Geek Culture
Published in

Geek Culture

How Much Do You Know to Enter Data Science Field?

Photo by Adli Wahid on Unsplash

Introduction

Since a couple of years ago, Data Science’s hype has been increasing. Many are trying to enter the field, no matter who they are, man or woman. However, as the field is one of the technology fields in which usually men dominate the workforce, if you are a female, do you have a chance or similar opportunities in driving into the data science field?

In addition, as the field has various roles, e.g. Data Scientist, Data Analyst, Data Engineer, Machine Learning (ML) Engineer, etc., don’t you think what skills are required to become one of them? Or even if you were to master most skills needed for all of the four, will you earn more?

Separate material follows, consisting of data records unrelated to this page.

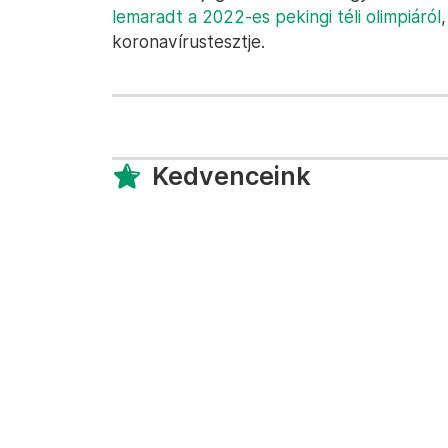
lemaradt a 2022-es pekingi téli olimpiáról
koronavírustesztje.
Kedvenceink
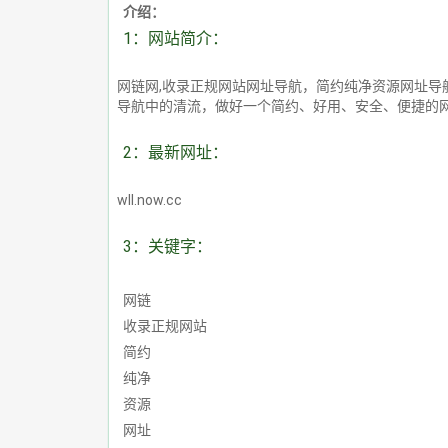
介绍：
1：网站简介：
网链网,收录正规网站网址导航，简约纯净资源网址
导航中的清流，做好一个简约、好用、安全、便捷的
2：最新网址：
wll.now.cc
3：关键字：
网链
收录正规网站
简约
纯净
资源
网址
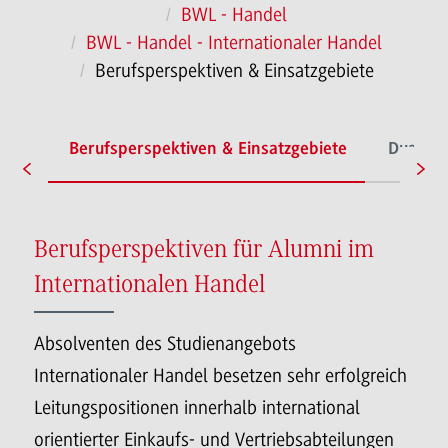
BWL - Handel
BWL - Handel - Internationaler Handel
Berufsperspektiven & Einsatzgebiete
ches
Berufsperspektiven & Einsatzgebiete
Duale P
Berufsperspektiven für Alumni im
Internationalen Handel
Absolventen des Studienangebots
Internationaler Handel besetzen sehr erfolgreich
Leitungspositionen innerhalb international
orientierter Einkaufs- und Vertriebsabteilungen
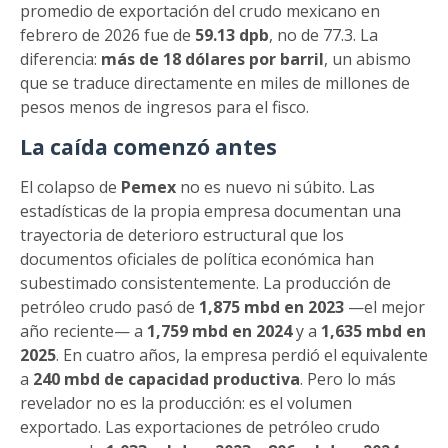
promedio de exportación del crudo mexicano en
febrero de 2026 fue de
59.13 dpb
, no de 77.3. La
diferencia:
más de 18 dólares por barril
, un abismo
que se traduce directamente en miles de millones de
pesos menos de ingresos para el fisco.
La caída comenzó antes
El colapso de
Pemex
no es nuevo ni súbito. Las
estadísticas de la propia empresa documentan una
trayectoria de deterioro estructural que los
documentos oficiales de política económica han
subestimado consistentemente. La producción de
petróleo crudo pasó de
1,875 mbd en 2023
—el mejor
año reciente— a
1,759 mbd en 2024
y a
1,635 mbd en
2025
. En cuatro años, la empresa perdió el equivalente
a
240 mbd de capacidad productiva
. Pero lo más
revelador no es la producción: es el volumen
exportado. Las exportaciones de petróleo crudo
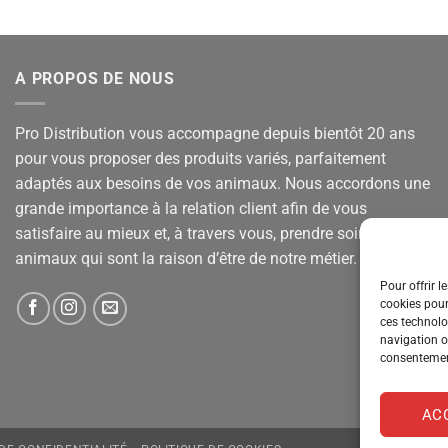
A PROPOS DE NOUS
Pro Distribution vous accompagne depuis bientôt 20 ans
pour vous proposer des produits variés, parfaitement
adaptés aux besoins de vos animaux. Nous accordons une
grande importance à la relation client afin de vous
satisfaire au mieux et, à travers vous, prendre soin de vos
animaux qui sont la raison d’être de notre métier.
Pour offrir l
cookies pour
ces technolo
navigation ou
consentement
AC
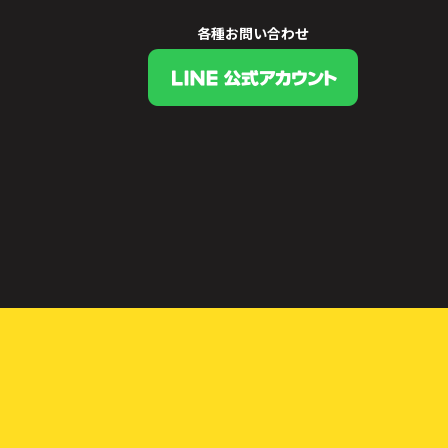
各種お問い合わせ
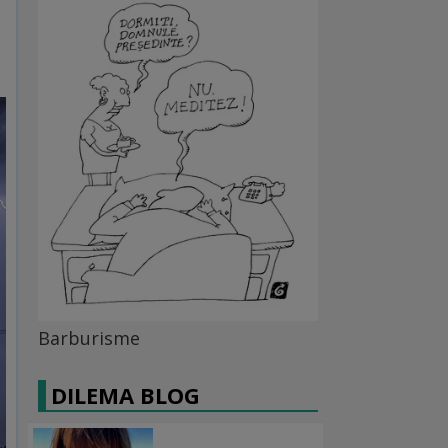
Barburisme
DILEMA BLOG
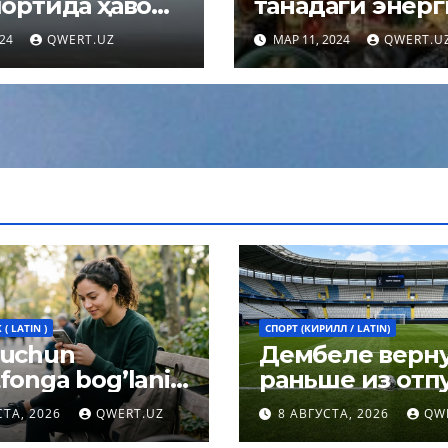
ортида ҳаво
танадаги энер
ларини қабул
максимал сақл
024
QWERT.UZ
МАР 11, 2024
QWERT.U
шга чеклов
қолиш учун қа
тилди
овқатланиши
керак?
( LATIN )
СПОРТ (КИРИЛЛ / LATIN)
 uchun
Дембеле верн
fonga bog’lanib
раньше из отпу
h umrni
чтобы сыграть 
СТА, 2026
QWERT.UZ
8 АВГУСТА, 2026
QW
rtirishi mumkin:
Суперкубке У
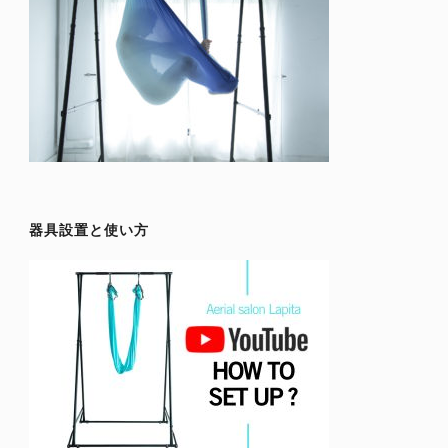
器具設置と使い方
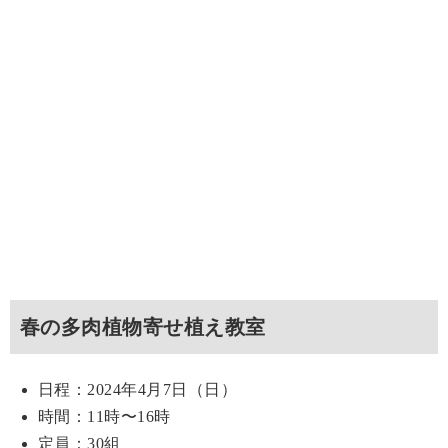
春の多肉植物寄せ植え教室
日程：2024年4月7日（日）
時間：11時〜16時
定員：30組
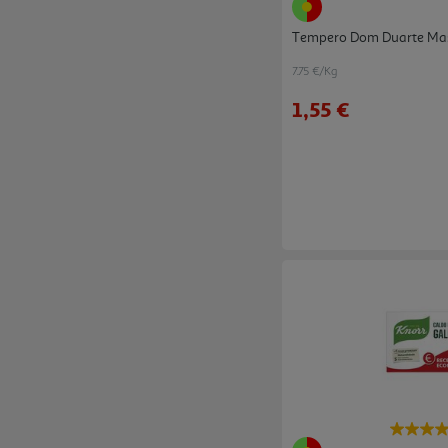
Tempero Dom Duarte Ma
7.75 €/Kg
1,55 €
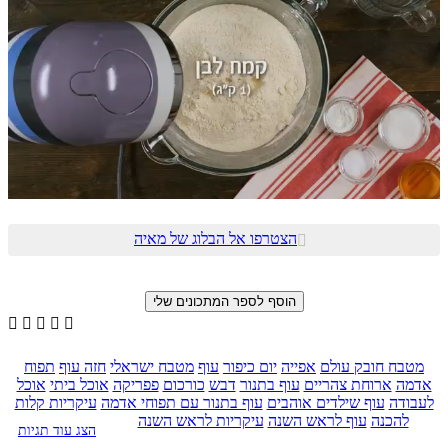
הצטרפו אל הבלוג של מאיה






מטבח חובק עולם
אפייה
יום כיפור
עוף
מטבח ישראלי
חזה עוף
תפוח
אדמה
ארוחת צהריים
עוף בתנור
דבש
כורכום
פפריקה
אוכל ביתי
אוכל
לעבודה
עוף שילדים אוהבים
עוף בתנור עם תפוחי אדמה
עיקריות קלות
להכנה
עוף לראש השנה
עיקריות לראש השנה
הצג עוד תגיות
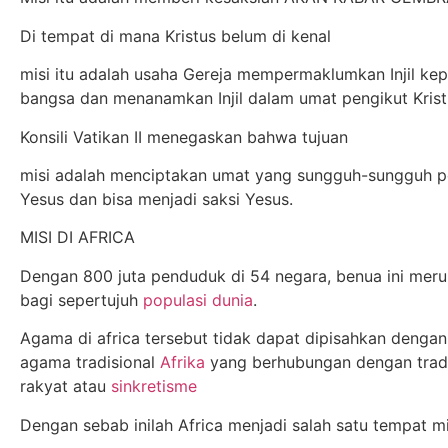
Di tempat di mana Kristus belum di kenal
misi itu adalah usaha Gereja mempermaklumkan Injil k
bangsa dan menanamkan Injil dalam umat pengikut Krist
Konsili Vatikan II menegaskan bahwa tujuan
misi adalah menciptakan umat yang sungguh-sungguh 
Yesus dan bisa menjadi saksi Yesus.
MISI DI AFRICA
Dengan 800 juta penduduk di 54 negara, benua ini mer
bagi sepertujuh
populasi dunia
.
Agama di africa tersebut tidak dapat dipisahkan dengan
agama tradisional
Afrika
yang berhubungan dengan trad
rakyat atau
sinkretisme
Dengan sebab inilah Africa menjadi salah satu tempat mi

To satisfy our curiosity, therefore, in this article, we’re interested to answer the following questions:

  • How promising data field for women compared to men?
  • What are the skills needed to become a data scientist, data engineer, data analyst, or ML engineer?
  • By becoming a Full Stack Data Professional, do you earn more?

Contents

After the chapter above, you will find the rest chapters listed below.

  • Preparing Data
  • Question 1
  • Question 2
  • Question 3
  • Conclusions

Preparing Data

To answer the questions, we can use the latest survey results released by Kaggle, i.e. “2020 Kaggle Machine Learning & Data Science Survey”. The data is set out to conduct an industry-wide survey that presents a truly comprehensive view of the state of data science and machine learning. You could find the dataset here or download it from its website here.

Besides, to understand more the data, it is recommended to read the supplementary data as it contains two PDF files explaining the questions asked to the respondents and the methodology used in the survey. From the methodology file, we can infer that all empty data do not mean incomplete or corrupt data, by contrast, that means the respondents indeed could not answer given questions.

If we peek at the dataset using a Spreadsheet, we can find its structure is something like the picture below.

Question 1: “How promising data field for women compared to men?”

To answer this question, below are the aspect of interest I think we need:

  • Age
  • Education
  • Role
  • Experience
  • Salary

We will see the comparison of women and men in the above aspects.

Age

We will also calculate the ratio for each woman and man. This ratio indicates the proportion in each woman and man data.

To make this finding clearer, it will be better if we plot this result in a pyramid plot that compares both woman and man data.

From the chart of counts above, we can see that in the case of focusing only on the counts, men dominate for all age ranges. This phenomenon is common in any field of information technology, including data science. However, if we look at the data from a different angle where we calculate the ratio for each age group, we will find something interesting as shown by the second chart.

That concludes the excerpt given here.